───── SOURCE DATA ─────

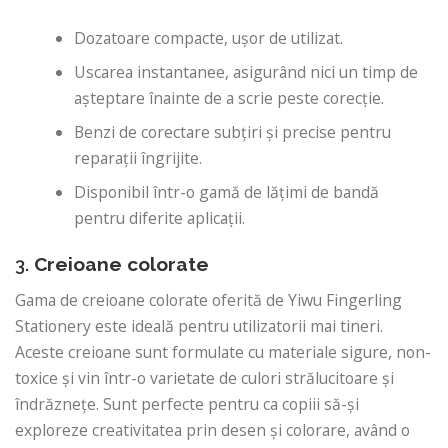
Dozatoare compacte, ușor de utilizat.
Uscarea instantanee, asigurând nici un timp de
așteptare înainte de a scrie peste corecție.
Benzi de corectare subțiri și precise pentru
reparații îngrijite.
Disponibil într-o gamă de lățimi de bandă
pentru diferite aplicații.
3.
Creioane colorate
Gama de creioane colorate oferită de Yiwu Fingerling
Stationery este ideală pentru utilizatorii mai tineri.
Aceste creioane sunt formulate cu materiale sigure, non-
toxice și vin într-o varietate de culori strălucitoare și
îndrăznețe. Sunt perfecte pentru ca copiii să-și
exploreze creativitatea prin desen și colorare, având o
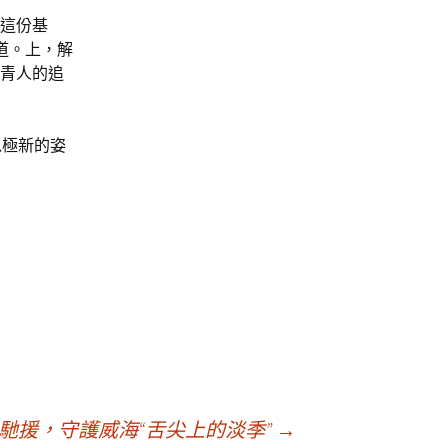
開這份基
道。上，解
青人的追
以極新的姿
馳援，守護威海“舌尖上的淡季”
→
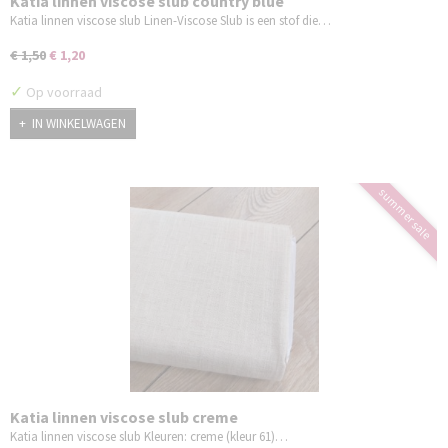
Katia linnen viscose slub country blue
Katia linnen viscose slub Linen-Viscose Slub is een stof die…
€ 1,50
€ 1,20
✓
Op voorraad
IN WINKELWAGEN
summer sale
Katia linnen viscose slub creme
Katia linnen viscose slub Kleuren: creme (kleur 61)…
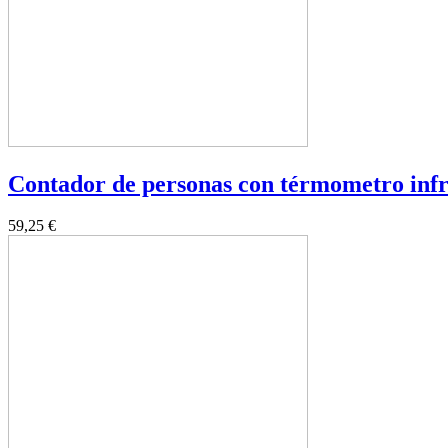
Contador de personas con térmometro inf
59,25 €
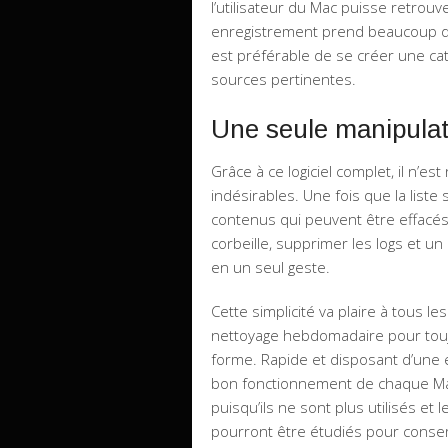
l’utilisateur du Mac puisse retrou
enregistrement prend beaucoup de p
est préférable de se créer une ca
sources pertinentes.
Une seule manipulati
Grâce à ce logiciel complet, il n’
indésirables. Une fois que la liste 
contenus qui peuvent être effacés e
corbeille, supprimer les logs et un
en un seul geste.
Cette simplicité va plaire à tous le
nettoyage hebdomadaire pour toujo
forme. Rapide et disposant d’une es
bon fonctionnement de chaque Mac
puisqu’ils ne sont plus utilisés et 
pourront être étudiés pour conse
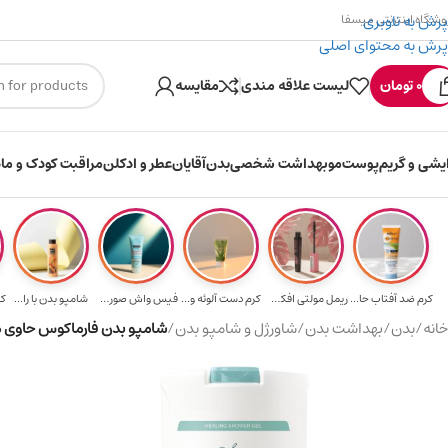
پرش به ناوبری
وشگاه اینترنتی میسفا
پرش به محتوای اصلی
۳۰۰ میسکوین (۳۰ هزار تومن) هدیه خرید اول
0
تومان
لیست علاقه مندی
مقایسه
ایشی و گریم
پوست
مو
بهداشت شخصی
بدن
آقایان
عطر و ادکلن
مراقبت کودک و ماد
کرم ضد آفتاب حا...
ریمل مولتی افکت...
کرم دست آلوئه و...
فیس واش صورت آک...
شامپو بدن با را...
کر
خانه
/
بدن
/
بهداشت بدن
/
شاورژل و شامپو بدن
/
شامپو بدن فارماکوس حاوی موا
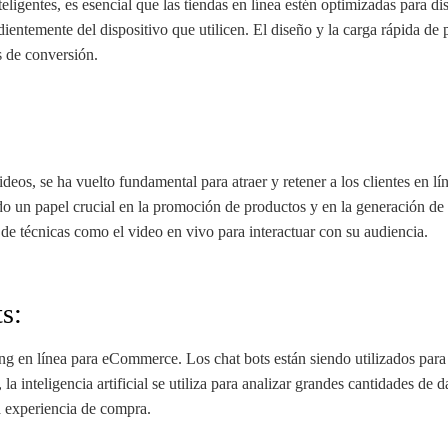
eligentes, es esencial que las tiendas en línea estén optimizadas para 
entemente del dispositivo que utilicen. El diseño y la carga rápida de 
s de conversión.
deos, se ha vuelto fundamental para atraer y retener a los clientes en lí
 un papel crucial en la promoción de productos y en la generación de 
o de técnicas como el video en vivo para interactuar con su audiencia.
s:
ting en línea para eCommerce. Los chat bots están siendo utilizados para
 inteligencia artificial se utiliza para analizar grandes cantidades de
la experiencia de compra.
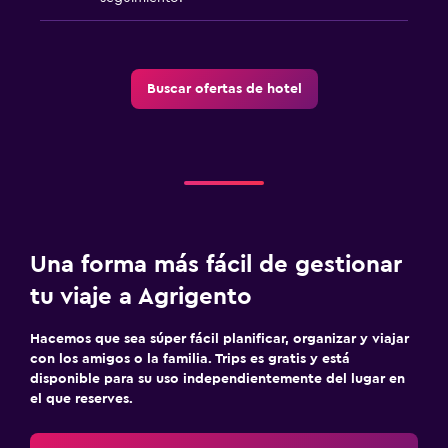
Buscar ofertas de hotel
Una forma más fácil de gestionar
tu viaje a Agrigento
Hacemos que sea súper fácil planificar, organizar y viajar
con los amigos o la familia. Trips es gratis y está
disponible para su uso independientemente del lugar en
el que reserves.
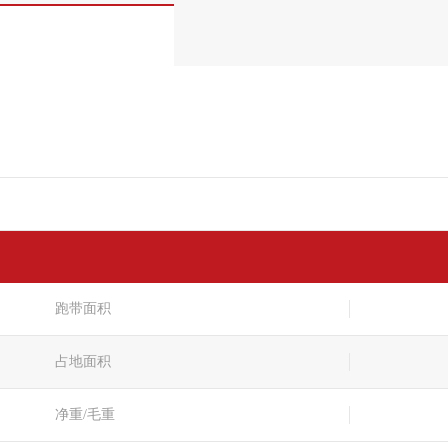
跑带面积
占地面积
净重/毛重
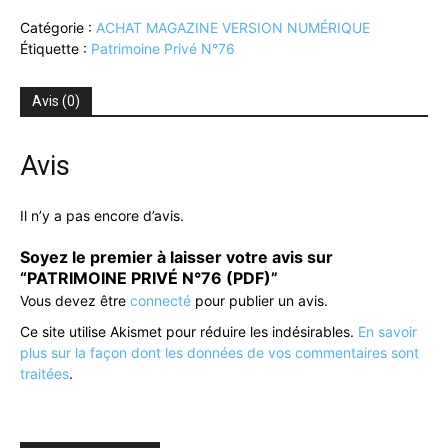
PATRIMOINE
Catégorie :
ACHAT MAGAZINE VERSION NUMÉRIQUE
PRIVÉ
Étiquette :
Patrimoine Privé N°76
N°76
(PDF)
Avis (0)
Avis
Il n’y a pas encore d’avis.
Soyez le premier à laisser votre avis sur
“PATRIMOINE PRIVÉ N°76 (PDF)”
Vous devez être
connecté
pour publier un avis.
Ce site utilise Akismet pour réduire les indésirables.
En savoir
plus sur la façon dont les données de vos commentaires sont
traitées
.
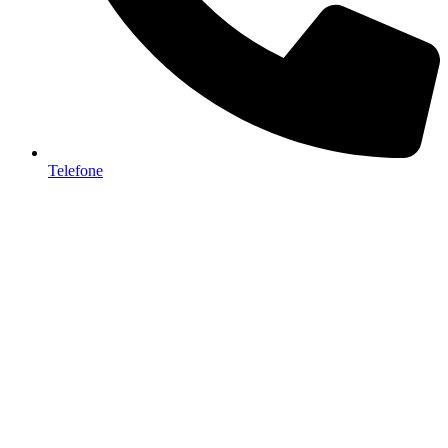
Telefone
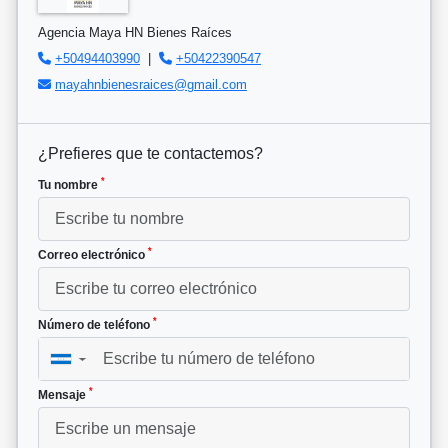
Agencia Maya HN Bienes Raíces
+50494403990
|
+50422390547
mayahnbienesraices@gmail.com
¿Prefieres que te contactemos?
*
Tu nombre
*
Correo electrónico
*
Número de teléfono
▼
*
Mensaje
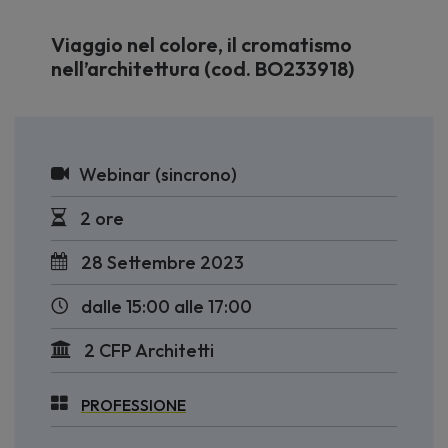
Viaggio nel colore, il cromatismo
nell’architettura (cod. BO233918)
Webinar (sincrono)
2 ore
28 Settembre 2023
dalle 15:00 alle 17:00
2 CFP Architetti
PROFESSIONE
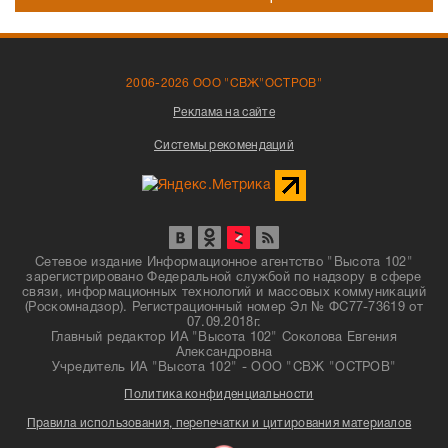
2006-2026 ООО "СВЖ"ОСТРОВ"
Реклама на сайте
Системы рекомендаций
Сетевое издание Информационное агентство "Высота 102"
зарегистрировано Федеральной службой по надзору в сфере
связи, информационных технологий и массовых коммуникаций
(Роскомнадзор). Регистрационный номер Эл № ФС77-73619 от
07.09.2018г.
Главный редактор ИА "Высота 102" Соколова Евгения
Александровна
Учредитель ИА "Высота 102" - ООО "СВЖ "ОСТРОВ"
Политика конфиденциальности
Правила использования, перепечатки и цитирования материалов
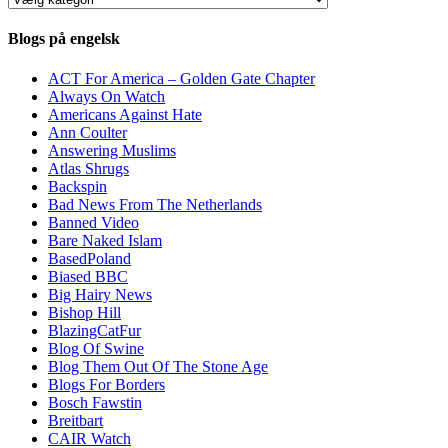
Blogs på engelsk
ACT For America – Golden Gate Chapter
Always On Watch
Americans Against Hate
Ann Coulter
Answering Muslims
Atlas Shrugs
Backspin
Bad News From The Netherlands
Banned Video
Bare Naked Islam
BasedPoland
Biased BBC
Big Hairy News
Bishop Hill
BlazingCatFur
Blog Of Swine
Blog Them Out Of The Stone Age
Blogs For Borders
Bosch Fawstin
Breitbart
CAIR Watch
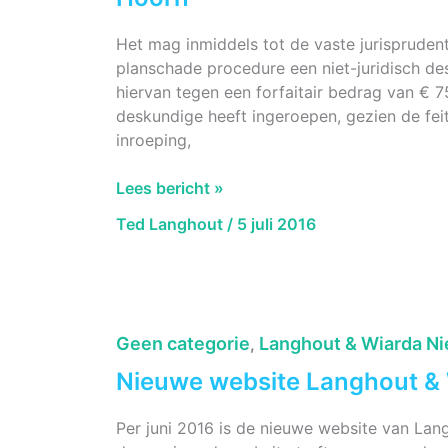
Het mag inmiddels tot de vaste jurisprudent
planschade procedure een niet-juridisch d
hiervan tegen een forfaitair bedrag van € 
deskundige heeft ingeroepen, gezien de fei
inroeping,
AbRS
Lees bericht »
1
Ted Langhout
/
5 juli 2016
juni
2016,
ECLI:NL:RVS:2016:1469
Deskundigenkosten
Hoorn
Geen categorie
Langhout & Wiarda N
,
Nieuwe website Langhout &
Per juni 2016 is de nieuwe website van Lang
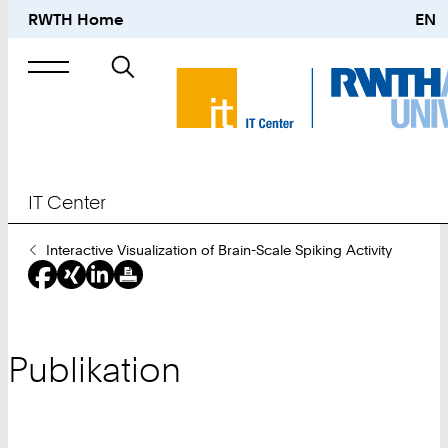
RWTH Home
EN
Suche
nach
IT Center
Sie
Interactive Visualization of Brain-Scale Spiking Activity
sind
hier:
Publikation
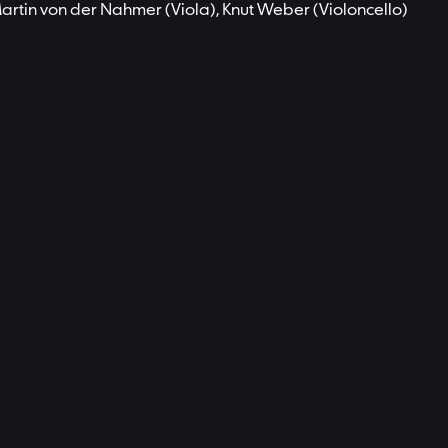
Martin von der Nahmer (Viola), Knut Weber (Violoncello)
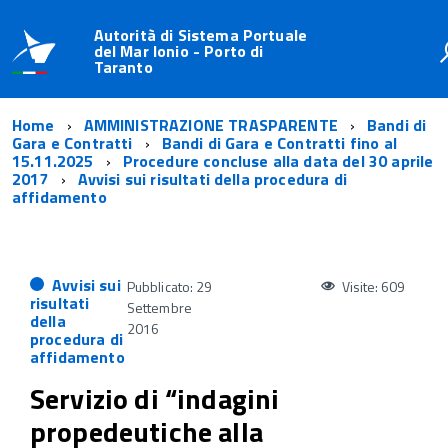
Autorità di Sistema Portuale
del Mar Ionio - Porto di
Taranto
Home
AMMINISTRAZIONE TRASPARENTE
Bandi di
Gara e Contratti
Bandi di Gara e Contratti fino al
15.11.2025
Procedure concluse alla data del 30 aprile
2017
Avvisi sui risultati della procedura di
affidamento
Avvisi sui
Pubblicato: 29
Visite: 609
risultati
Settembre
della
2016
procedura di
affidamento
Servizio di “indagini
propedeutiche alla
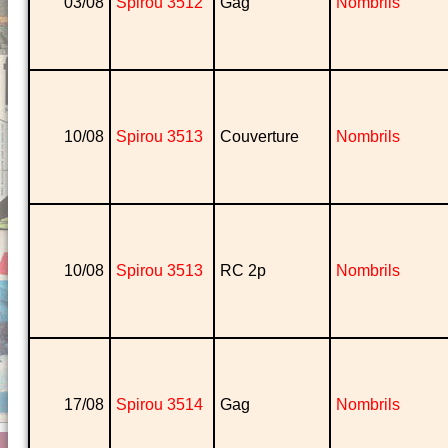
03/08
Spirou 3512
Gag
Nombrils
10/08
Spirou 3513
Couverture
Nombrils
10/08
Spirou 3513
RC 2p
Nombrils
17/08
Spirou 3514
Gag
Nombrils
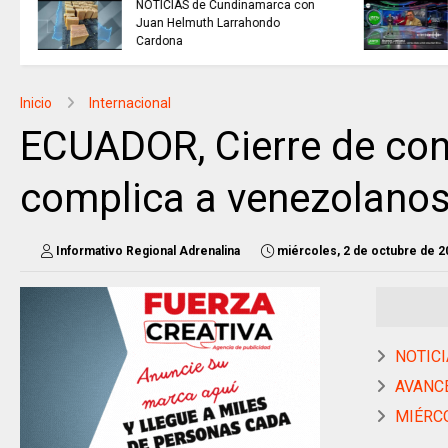
INFORMACIÓN internacional
Inicio
Internacional
ECUADOR, Cierre de con
complica a venezolanos 
Informativo Regional Adrenalina
miércoles, 2 de octubre de 2
NOTICI
AVANCE
MIÉRCO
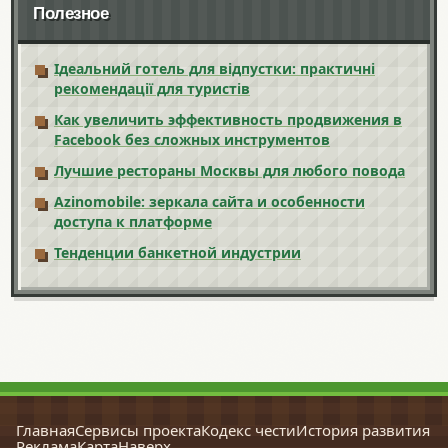
Полезное
Ідеальний готель для відпустки: практичні
рекомендації для туристів
Как увеличить эффективность продвижения в
Facebook без сложных инструментов
Лучшие рестораны Москвы для любого повода
Azinomobile: зеркала сайта и особенности
доступа к платформе
Тенденции банкетной индустрии
Главная
Сервисы проекта
Кодекс чести
История развития
Реклама
Карта
Наверх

─────

Extract every line of the records above that contains the word "slub".

## [REPLY]
Katia linnen viscose slub country blue
Katia linnen viscose slub Linen-Viscose Slub is een stof die…
Katia linnen viscose slub creme
Katia linnen viscose slub Kleuren: creme (kleur 61)…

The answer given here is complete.